After several decades were application programs and system architecture were decoupled by overall relatively clean ISA the last decade has seen an increasing leakage across that interface. The advent of multicores has been accompanied by a growing amount of internals of system architecture to be explicitly visible to the programmer. Although it can be shown on simple examples that very important performance gains can be achieved on very specific architectures after a significant programming effort, this is hardly sustainable and productivity and maintainability of the codes is becoming a really important issue.

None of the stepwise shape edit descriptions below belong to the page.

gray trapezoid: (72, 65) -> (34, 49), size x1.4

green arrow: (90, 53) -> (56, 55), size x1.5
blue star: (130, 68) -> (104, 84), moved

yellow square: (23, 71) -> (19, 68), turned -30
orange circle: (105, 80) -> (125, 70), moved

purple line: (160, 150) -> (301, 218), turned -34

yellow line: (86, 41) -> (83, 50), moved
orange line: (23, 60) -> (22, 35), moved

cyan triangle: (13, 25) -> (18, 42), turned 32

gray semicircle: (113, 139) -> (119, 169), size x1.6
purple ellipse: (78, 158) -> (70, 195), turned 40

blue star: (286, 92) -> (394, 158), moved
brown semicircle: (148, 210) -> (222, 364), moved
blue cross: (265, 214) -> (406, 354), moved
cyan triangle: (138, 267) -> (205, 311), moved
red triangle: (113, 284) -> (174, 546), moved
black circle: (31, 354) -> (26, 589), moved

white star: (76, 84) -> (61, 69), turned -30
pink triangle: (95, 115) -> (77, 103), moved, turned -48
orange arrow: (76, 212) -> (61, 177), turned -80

The StarSs project at BSC promotes the vision that we need to reintroduce a clean interface between the programmer and the system that allows the first one to express data and computational aspects of algorithms and ideas while leaving to the system the responsibility of maximizing the usage of the architectural resources. The basic concept is to provide within otherwise traditional sequential programming languages the same capabilities that superscalar processors provided for what otherwise was a sequential ISA. By raising the abstraction level from instructions to tasks, many techniques used at the microarchitectural level can be leveraged. Also many new opportunities arise when considering the coarser granularity level of task based models. Today, the implementation of the system under the task based interface is a mixture of architecture aware runtime software plus the available hardware architecture. The runtime is responsible of hiding memory architectures and heterogeneity from the programmer as well as optimizing the schedule of computations. Nevertheless, this vision opens a huge research opportunity for runtime aware architectures that will provide support mechanism to help the runtime and in the long term may result in a very tight fusion between both.
The talk will elaborate on this vision and although there is still a lot of research to be done and best practices to promote, we will present some examples based on the OmpSs incarnation of the StarSs concept that demonstrate how this vision can be implemented and its potential benefits.

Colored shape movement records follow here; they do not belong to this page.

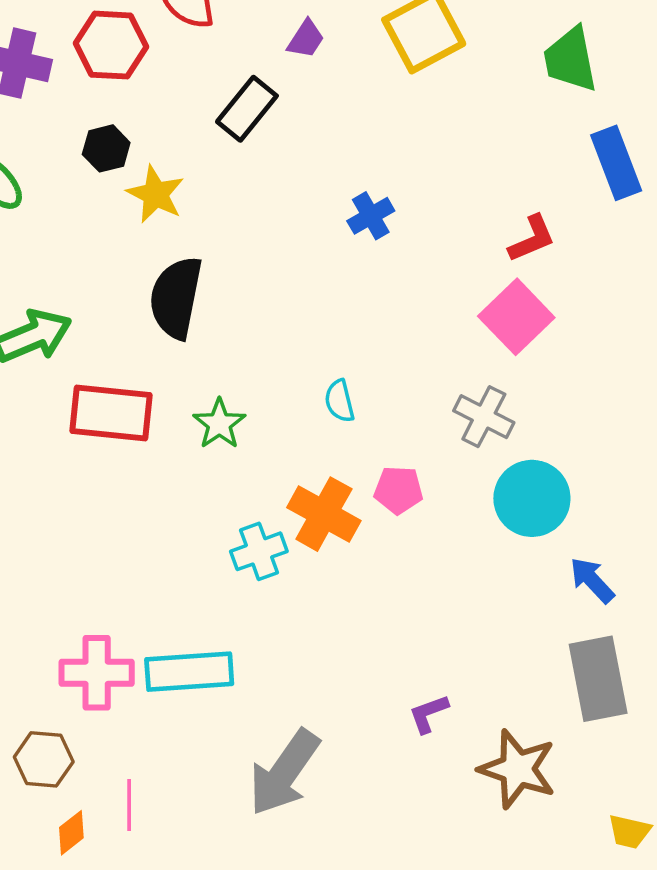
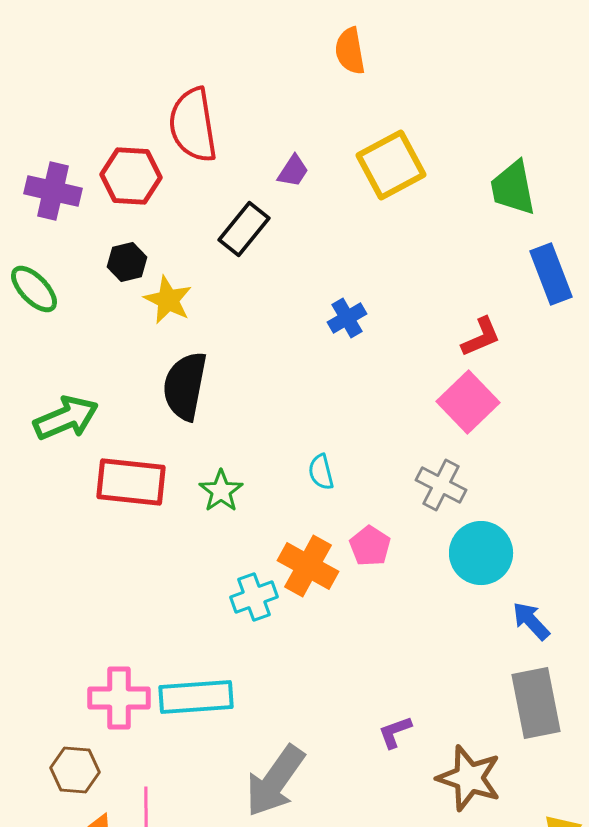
pink pentagon: (398, 490) -> (370, 546), turned 30

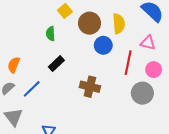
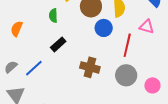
orange semicircle: (14, 65) -> (17, 29), moved
pink circle: (154, 70) -> (152, 85), moved
gray circle: (142, 93) -> (126, 75), moved

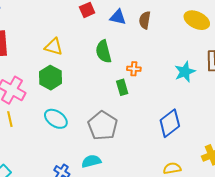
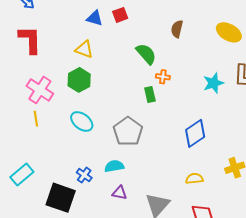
blue triangle: (118, 17) -> (95, 18), moved
green semicircle: (104, 52) -> (146, 54), moved, turned 150

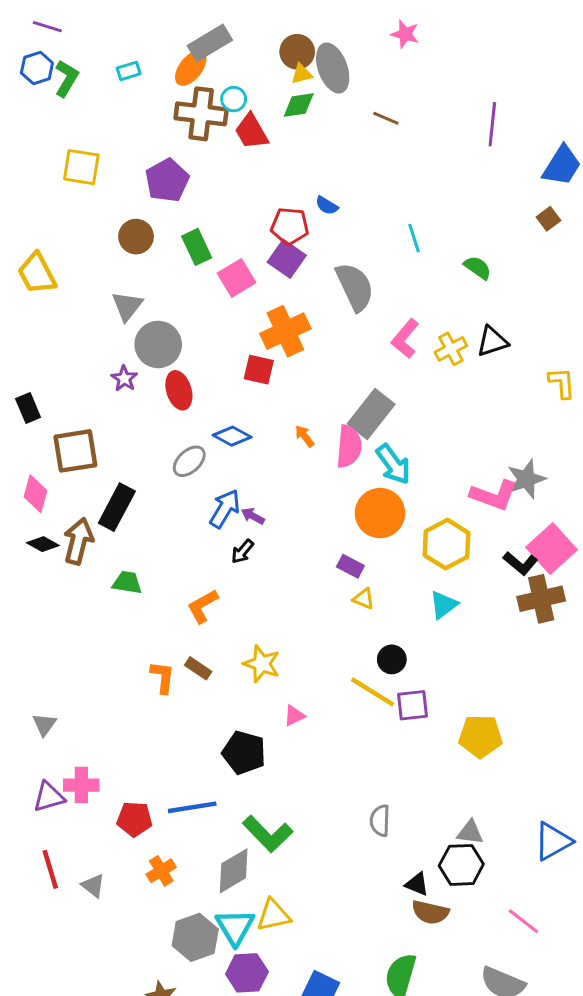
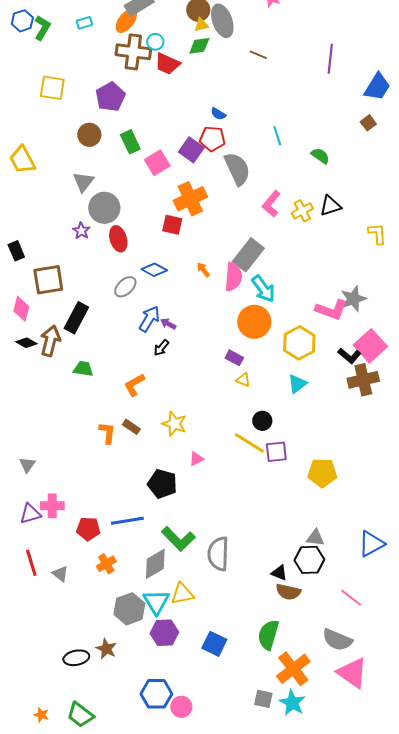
red trapezoid: (251, 132) -> (167, 64), turned -36
red pentagon: (290, 226) -> (212, 139), moved
gray semicircle: (380, 821) -> (218, 554), moved, size x1.6

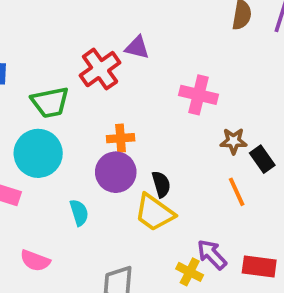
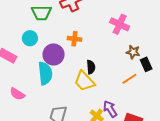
cyan circle: (38, 153) -> (30, 38), size x0.6
purple circle: (116, 172) -> (54, 54), moved
orange line: (237, 192) -> (129, 79), turned 70
cyan semicircle: (79, 213) -> (45, 73), size x1.6

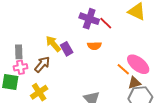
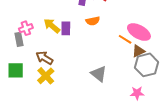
purple rectangle: (67, 49) -> (66, 28), turned 40
brown arrow: (42, 64) -> (44, 58), moved, turned -90
pink cross: (21, 67) -> (26, 28), moved

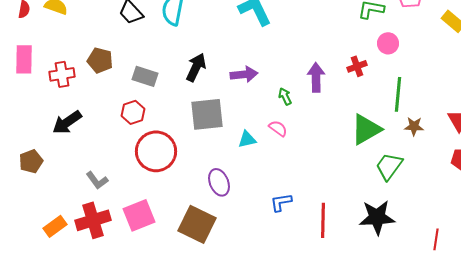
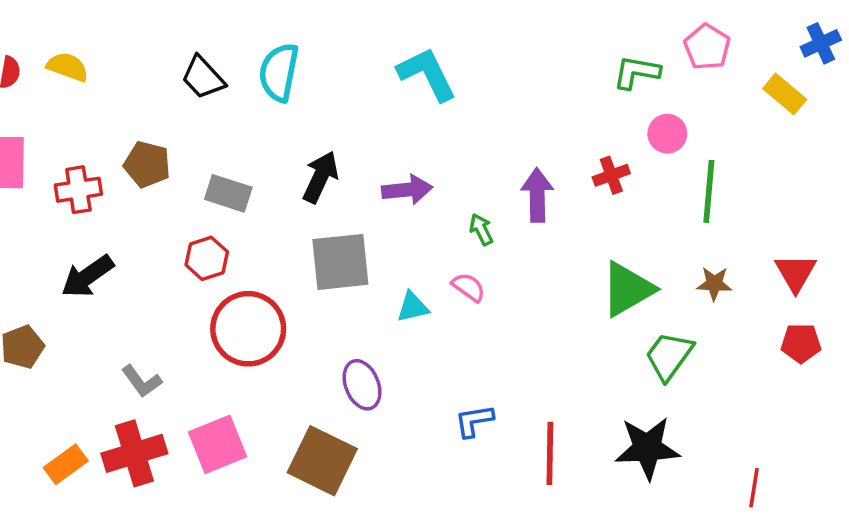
green line: (398, 94) -> (709, 191), moved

Jesus Labarta is full professor on Computer Architecture at the Technical University of Catalonia (UPC) since 1990. Since 1981 he has been lecturing on computer architecture, operating systems, computer networks and performance evaluation. His research interest has been centered on parallel computing, covering areas from multiprocessor architecture, memory hierarchy, programming models, parallelizing compilers, operating systems, parallelization of numerical kernels, performance analysis and prediction tools.

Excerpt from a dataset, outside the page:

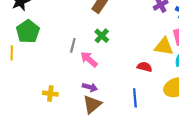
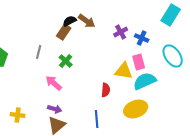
gray line: (73, 45) -> (39, 52), moved
red semicircle: (145, 67) -> (106, 90), turned 80

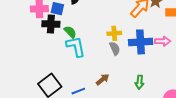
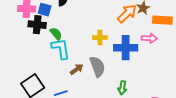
pink arrow: (163, 41) -> (149, 38), moved
gray semicircle: (115, 48) -> (97, 67), moved, size x1.5
brown arrow: (103, 79) -> (77, 69), moved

Since 2005 he is responsible of the Computer Science Research Department within the Barcelona Supercomputing Center (BSC). He has been involved in research cooperation with many leading companies on HPC related topics. His major directions of current work relate to performance analysis tools, programming models and resource management. His team distributes the Open Source BSC tools (Paraver and Dimemas) and performs research on increasing the intelligence embedded in the performance analysis tools. He is involved in the development of the OmpSs programming model and its different implementations for SMP, GPUs and cluster platforms. He has been involved in Exascale activities such as IESP and EESI where he has been responsible of the Runtime and Programming model sections of the respective Roadmaps. He leads the programming models and resource management activities in the HPC subproject of the Human Brain Project.